1. Cholesterol is an antioxidant, albeit a weak one, and cannot be expected to cause oxidative injury that clearly initiates atherogenesis.

2. A majority of patients who develop severe IHD, including episodes of myocardial infarction, do not have elevated blood cholesterol levels.64,469,470

3. When death occurs within six to eight hours of myocardial infarction, no acute coronary thrombotic occlusions are found at autopsy in more than 75 percent of cases; however, when death occurs after 48 hours, acute thrombotic occlusion is almost always found (personal unpublished data).

4. The range of frequency of acute thrombotic coronary occlusion in survivors of out-of-the-hospital cardiac arrest extends from 36 percent as determined by angiography237 to 95 percent in autopsy studies.238

5. There is a well-recognized paradox of IHD coexisting with normal angiograms.68-70

6. Reduction of atherosclerotic lesions does not follow when the death rate from myocardial infarction falls.59-61,471

7. Lowered blood cholesterol levels in women are not associated with the reduction in the rate of acute ischemic myocardial events to the same degree as is seen among men.67

8. Lifestyle stressors,239-247 tobacco smoking,269-273 and physical inactivity261-266 are recognized independent risk factors of IHD and exert potent pro-oxidant effects. We are not aware of any valid reason to believe that the oxidative stress of all those factors is confined to oxidative modification of LDL.

9. The cholesterol theory does not explain the recognized risk factors of IHD, such as hypertension and diabetes.

10. The cholesterol theory does not explain the cardioprotective role of coenzyme Q10,87,88,316-322 nor does it explain how hyperhomocysteinemia95,96,290-304 increases risk of IHD.

11. The cholesterol theory does not explain the recognized risk factors of increased body stores of iron71,72copper73 and mercury75,—transition metals with potent oxidizing potential.

12. The cholesterol theory does not explain the protective effects of selenium77,78,346,347 and chromium,79,80,472-475 minerals with recognized antioxidant effects.

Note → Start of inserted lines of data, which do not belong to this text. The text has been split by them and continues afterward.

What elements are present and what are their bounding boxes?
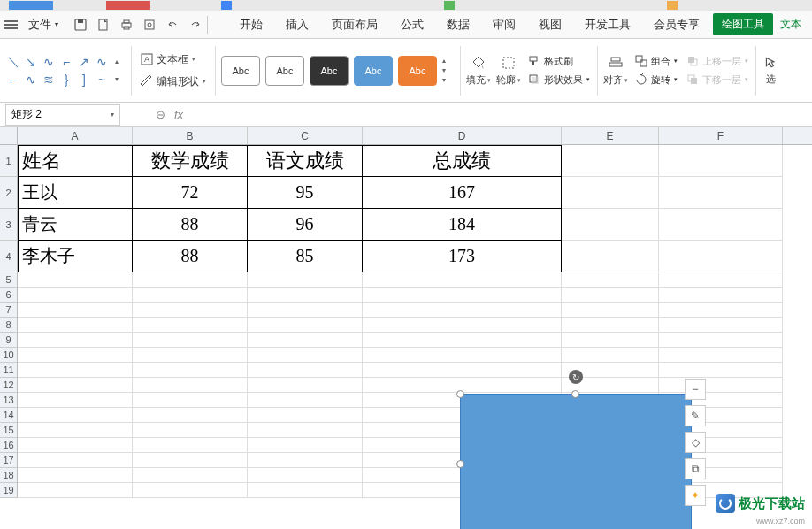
cell[interactable] — [659, 272, 783, 288]
cell[interactable] — [18, 423, 133, 438]
style-preset-5[interactable]: Abc — [398, 56, 437, 86]
tab-indicator-green[interactable] — [444, 1, 455, 10]
cell[interactable]: 青云 — [18, 209, 133, 241]
row-header[interactable]: 11 — [0, 363, 18, 378]
file-menu[interactable]: 文件 — [21, 17, 65, 33]
cell[interactable] — [659, 209, 783, 241]
col-header-D[interactable]: D — [363, 127, 562, 144]
cell[interactable] — [18, 438, 133, 453]
cell[interactable] — [133, 318, 248, 333]
tab-start[interactable]: 开始 — [229, 12, 273, 38]
tab-member[interactable]: 会员专享 — [643, 12, 710, 38]
cell[interactable] — [133, 363, 248, 378]
cell[interactable] — [248, 453, 363, 468]
cell[interactable] — [133, 438, 248, 453]
arrow-shape-icon[interactable]: ↗ — [76, 54, 92, 70]
cell[interactable] — [659, 177, 783, 209]
rectangle-shape[interactable]: ↻ — [460, 394, 692, 529]
rotate-button[interactable]: 旋转▾ — [633, 72, 679, 88]
style-preset-3[interactable]: Abc — [310, 56, 349, 86]
cell[interactable]: 96 — [248, 209, 363, 241]
cell[interactable] — [248, 438, 363, 453]
cell[interactable] — [133, 333, 248, 348]
cell[interactable] — [659, 348, 783, 363]
resize-handle-w[interactable] — [456, 460, 464, 468]
cell[interactable]: 语文成绩 — [248, 145, 363, 177]
cell[interactable] — [133, 288, 248, 303]
cell[interactable] — [248, 363, 363, 378]
cell[interactable] — [18, 378, 133, 393]
cell[interactable] — [133, 378, 248, 393]
cell[interactable] — [133, 453, 248, 468]
cell[interactable] — [562, 303, 659, 318]
brace-shape-icon[interactable]: } — [58, 72, 74, 88]
elbow2-shape-icon[interactable]: ⌐ — [5, 72, 21, 88]
cell[interactable] — [659, 241, 783, 272]
cell[interactable] — [562, 288, 659, 303]
rotate-handle[interactable]: ↻ — [569, 370, 583, 384]
row-header[interactable]: 16 — [0, 438, 18, 453]
row-header[interactable]: 6 — [0, 288, 18, 303]
style-preset-2[interactable]: Abc — [265, 56, 304, 86]
fx-icon[interactable]: fx — [174, 108, 183, 121]
curve-shape-icon[interactable]: ∿ — [41, 54, 57, 70]
row-header[interactable]: 19 — [0, 483, 18, 498]
cell[interactable] — [133, 303, 248, 318]
cell[interactable] — [562, 348, 659, 363]
tab-data[interactable]: 数据 — [436, 12, 480, 38]
tab-page-layout[interactable]: 页面布局 — [321, 12, 388, 38]
select-button[interactable]: 选 — [762, 53, 779, 88]
cell[interactable] — [248, 378, 363, 393]
row-header[interactable]: 9 — [0, 333, 18, 348]
shape-gallery[interactable]: ＼ ↘ ∿ ⌐ ↗ ∿ ⌐ ∿ ≋ } ] ~ — [5, 54, 110, 88]
align-button[interactable]: 对齐 — [603, 54, 628, 87]
edit-shape-button[interactable]: 编辑形状▾ — [137, 73, 210, 91]
new-icon[interactable] — [96, 17, 111, 33]
cell[interactable] — [248, 408, 363, 423]
cell[interactable]: 总成绩 — [363, 145, 562, 177]
col-header-F[interactable]: F — [659, 127, 783, 144]
cell[interactable] — [659, 378, 783, 393]
cell[interactable] — [18, 318, 133, 333]
row-header[interactable]: 1 — [0, 145, 18, 177]
cell[interactable] — [363, 348, 562, 363]
cell[interactable] — [363, 303, 562, 318]
cell[interactable] — [363, 288, 562, 303]
cell[interactable] — [18, 408, 133, 423]
cell[interactable] — [18, 303, 133, 318]
cell[interactable] — [18, 333, 133, 348]
col-header-B[interactable]: B — [133, 127, 248, 144]
cell[interactable] — [248, 333, 363, 348]
tab-indicator-blue[interactable] — [9, 1, 53, 10]
row-header[interactable]: 13 — [0, 393, 18, 408]
print-icon[interactable] — [119, 17, 134, 33]
shape-gallery-dropdown[interactable]: ▴▾ — [115, 53, 126, 88]
cell[interactable] — [133, 393, 248, 408]
cell[interactable]: 88 — [133, 209, 248, 241]
cell[interactable] — [248, 348, 363, 363]
row-header[interactable]: 10 — [0, 348, 18, 363]
cell[interactable] — [133, 423, 248, 438]
cell[interactable] — [363, 272, 562, 288]
cell[interactable] — [562, 241, 659, 272]
row-header[interactable]: 14 — [0, 408, 18, 423]
collapse-icon[interactable]: − — [685, 379, 706, 400]
cell[interactable] — [18, 453, 133, 468]
name-box[interactable]: 矩形 2 ▾ — [5, 104, 120, 126]
col-header-A[interactable]: A — [18, 127, 133, 144]
cell[interactable] — [248, 423, 363, 438]
wave-shape-icon[interactable]: ~ — [94, 72, 110, 88]
cell[interactable] — [562, 145, 659, 177]
cell[interactable] — [562, 272, 659, 288]
cell[interactable] — [248, 303, 363, 318]
cell[interactable] — [133, 483, 248, 498]
row-header[interactable]: 2 — [0, 177, 18, 209]
row-header[interactable]: 8 — [0, 318, 18, 333]
cancel-icon[interactable]: ⊖ — [156, 108, 165, 121]
zigzag-shape-icon[interactable]: ≋ — [41, 72, 57, 88]
cell[interactable] — [133, 348, 248, 363]
cell[interactable] — [248, 318, 363, 333]
bracket-shape-icon[interactable]: ] — [76, 72, 92, 88]
cell[interactable] — [659, 145, 783, 177]
cell[interactable] — [659, 303, 783, 318]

13. The cholesterol theory does not explain the epidemiologic data showing reduced mortality from IHD in patients taking ascorbic acid81,82 and vitamin E.83,84

    In the face of the above evidence, how can the proponents of the cholesterol theory persist in their enthusiasm and continue to commit enormous financial resources to cholesterol research? An explanation was provided by Ravnskov who in 1992 evaluated 22 controlled cholesterol-lowering trials and concluded, “Lowering serum cholesterol concentrations does not reduce mortality and is unlikely to prevent coronary heart disease. Claims of the opposite are based on preferential citation of supportive trials.”476 Specifically, he revealed that among the cholesterol trials published in major journals, supportive reports (n=8) were cited on average 61 times a year, while unsupportive trials (n=10) were cited eight times a year. In 14 cholesterol trials undertaken to establish a causal relationship between cholesterol changes and outcome, the data showed either an unsystematic effect or no effect at all. Ravnskov’s closing comment is especially pertinent to our discussion. It read: “Methods subject to bias, such as open trials or the use of drugs with characteristics side effects, or stratification instead of random allocation of participants, probably explain the overall 0.32% reduction recorded in non-fatal coronary heart disease.”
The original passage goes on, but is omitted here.